Ainsi l'administration de la preuve en ce qui concerne le caractère réel et sérieux des motifs du licenciement n'incombe pas spécialement à l'une ou l'autre des parties, l'employeur devant toutefois fonder le licenciement sur des faits précis et matériellement vérifiables.
L'insuffisance professionnelle, qui se définit comme l'incapacité objective et durable d'un salarié d'exécuter de façon satisfaisante un emploi correspondant à sa qualification, constitue une cause légitime de licenciement.
Application du droit à l'espèce
M. [I] conteste le motif d'insuffisance professionnelle qui lui est reproché. Il rappelle notamment que la société ESPEREM a fait appel à ses services dans le cadre de différents contrats de travail à durée déterminée sans remarquer d'insuffisance professionnelle et que c'était en raison des compétences constatées dans le cadre de ces contrat que l'Association ESPEREM accueillait sa candidature au poste de gestionnaire de paie HENRI ROLLET et régularisait avec lui un contrat à durée indéterminée. Il fait valoir qu'il ressort de son entretien annuel de septembre 2017 que ses compétences étaient reconnues tout en soutenant que l'Association ESPEREM ne lui a pas donné les moyens nécessaires pour d'accomplir correctement ses fonctions malgré ses alertes, qu'il n'a pas reçu de formation adéquate et a dû faire face à une surcharge de travail importante.
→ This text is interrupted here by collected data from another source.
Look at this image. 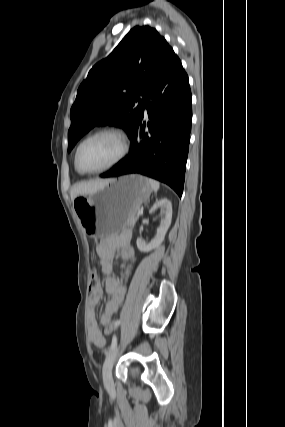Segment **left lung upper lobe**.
<instances>
[{"instance_id": "5c2ea615", "label": "left lung upper lobe", "mask_w": 285, "mask_h": 427, "mask_svg": "<svg viewBox=\"0 0 285 427\" xmlns=\"http://www.w3.org/2000/svg\"><path fill=\"white\" fill-rule=\"evenodd\" d=\"M172 50L154 28L131 29L81 83L70 111L68 152L97 125L121 127L130 138L143 113L146 95Z\"/></svg>"}]
</instances>
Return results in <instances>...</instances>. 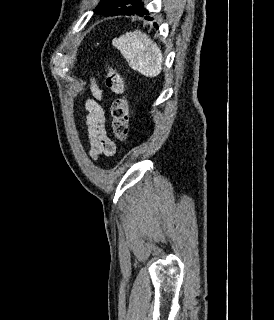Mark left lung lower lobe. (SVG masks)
<instances>
[{"instance_id":"1","label":"left lung lower lobe","mask_w":274,"mask_h":320,"mask_svg":"<svg viewBox=\"0 0 274 320\" xmlns=\"http://www.w3.org/2000/svg\"><path fill=\"white\" fill-rule=\"evenodd\" d=\"M133 14L144 17L146 20H153L152 17L146 16V15H149V13L146 9H144V6L141 3V0H137L132 6H130L129 8L121 12H111L110 14H106V15L114 16V15H133ZM154 26L157 27L156 24H154Z\"/></svg>"}]
</instances>
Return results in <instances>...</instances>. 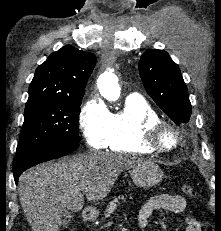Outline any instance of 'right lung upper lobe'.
<instances>
[{
    "label": "right lung upper lobe",
    "instance_id": "right-lung-upper-lobe-1",
    "mask_svg": "<svg viewBox=\"0 0 221 231\" xmlns=\"http://www.w3.org/2000/svg\"><path fill=\"white\" fill-rule=\"evenodd\" d=\"M95 64V54L70 45L50 54L35 71L27 103L83 98Z\"/></svg>",
    "mask_w": 221,
    "mask_h": 231
}]
</instances>
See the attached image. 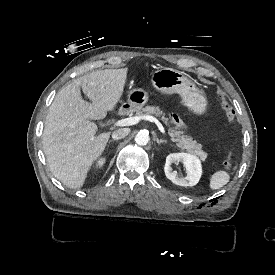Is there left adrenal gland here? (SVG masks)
<instances>
[{
    "label": "left adrenal gland",
    "mask_w": 275,
    "mask_h": 275,
    "mask_svg": "<svg viewBox=\"0 0 275 275\" xmlns=\"http://www.w3.org/2000/svg\"><path fill=\"white\" fill-rule=\"evenodd\" d=\"M155 137H156V142H157V144H161V143H166V142H167L166 139H164V140L158 139L156 135H155Z\"/></svg>",
    "instance_id": "obj_1"
}]
</instances>
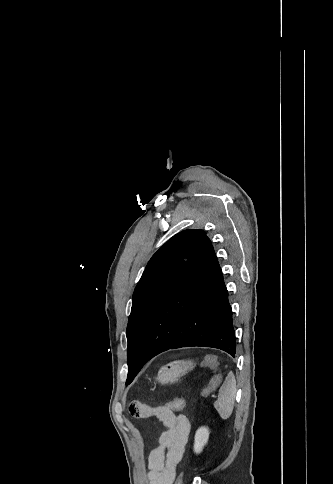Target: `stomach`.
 <instances>
[{
  "instance_id": "obj_1",
  "label": "stomach",
  "mask_w": 333,
  "mask_h": 484,
  "mask_svg": "<svg viewBox=\"0 0 333 484\" xmlns=\"http://www.w3.org/2000/svg\"><path fill=\"white\" fill-rule=\"evenodd\" d=\"M195 364L189 360H176L162 366L157 375L161 384L174 383L194 368Z\"/></svg>"
}]
</instances>
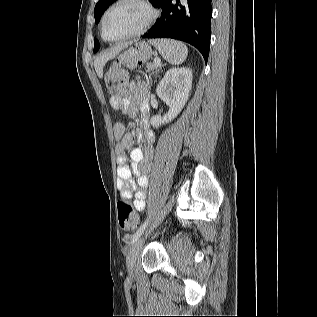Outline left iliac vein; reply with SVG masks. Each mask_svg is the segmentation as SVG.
<instances>
[{"label":"left iliac vein","mask_w":317,"mask_h":317,"mask_svg":"<svg viewBox=\"0 0 317 317\" xmlns=\"http://www.w3.org/2000/svg\"><path fill=\"white\" fill-rule=\"evenodd\" d=\"M148 232H146L147 234ZM144 242V237L140 236L136 241L131 245L130 251L127 256V269L130 275H134L136 267V259L139 253V250Z\"/></svg>","instance_id":"4c4485c4"}]
</instances>
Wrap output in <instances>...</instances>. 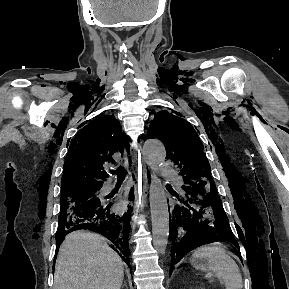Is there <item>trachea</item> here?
<instances>
[{"label": "trachea", "instance_id": "obj_1", "mask_svg": "<svg viewBox=\"0 0 289 289\" xmlns=\"http://www.w3.org/2000/svg\"><path fill=\"white\" fill-rule=\"evenodd\" d=\"M111 174H116L117 175V180L118 181H123L125 179V176L127 174V171L124 167H119L115 171H110Z\"/></svg>", "mask_w": 289, "mask_h": 289}]
</instances>
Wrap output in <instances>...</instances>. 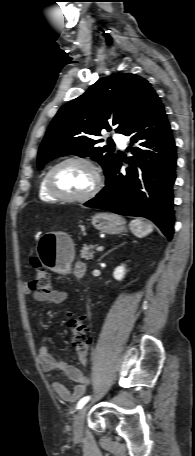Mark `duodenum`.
<instances>
[{
    "instance_id": "1",
    "label": "duodenum",
    "mask_w": 195,
    "mask_h": 456,
    "mask_svg": "<svg viewBox=\"0 0 195 456\" xmlns=\"http://www.w3.org/2000/svg\"><path fill=\"white\" fill-rule=\"evenodd\" d=\"M84 271V266L80 269V273H82Z\"/></svg>"
}]
</instances>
L'association ESPEREM fait valoir que M. [I] a bénéficié des formations nécessaires à l'accomplissement de ses missions, que l'intéressé a été alerté à plusieurs reprises sur ses erreurs récurrentes et graves dans l'établissement de la paie des salariés de l'Association, et que, malgré les mesures d'accompagnement mises en 'uvre et les différentes alertes, il est demeuré incapable de satisfaire aux exigences de son poste, ce qui a fortement perturbé l'entreprise.
Sur ce
Il ressort des pièces versées au débat et des explications des parties que M. [I] a postulé au poste de Gestionnaire de Paie HENRI ROLLET par courrier du 18 novembre 2016. Selon les termes de sa lettre de motivation, l'intéressé affirmait détenir les compétences et l'expérience nécessaires pour être opérationnel immédiatement. Son curriculum vitae, joint à sa candidature, faisait état de nombreuses compétences professionnelles en matière de paie, incluant la maîtrise de l'outil informatique. M. [I] était par ailleurs pleinement informé sur les tâches à accomplir, même si la fiche de poste est visée par le supérieur hiérarchique à la date du 2 novembre 2017, soit plusieurs mois après son embauche. Aux termes de sa fiche de poste, dûment acceptée et signée par le salarié, ses missions étaient définies comme suit :
« Mission principales : Le(la) gestionnaire de paie réalise toutes les tâches permettant d'établir les bulletins de paie des salariés et le paiement et les déclarations de charges incombant à l'employeur.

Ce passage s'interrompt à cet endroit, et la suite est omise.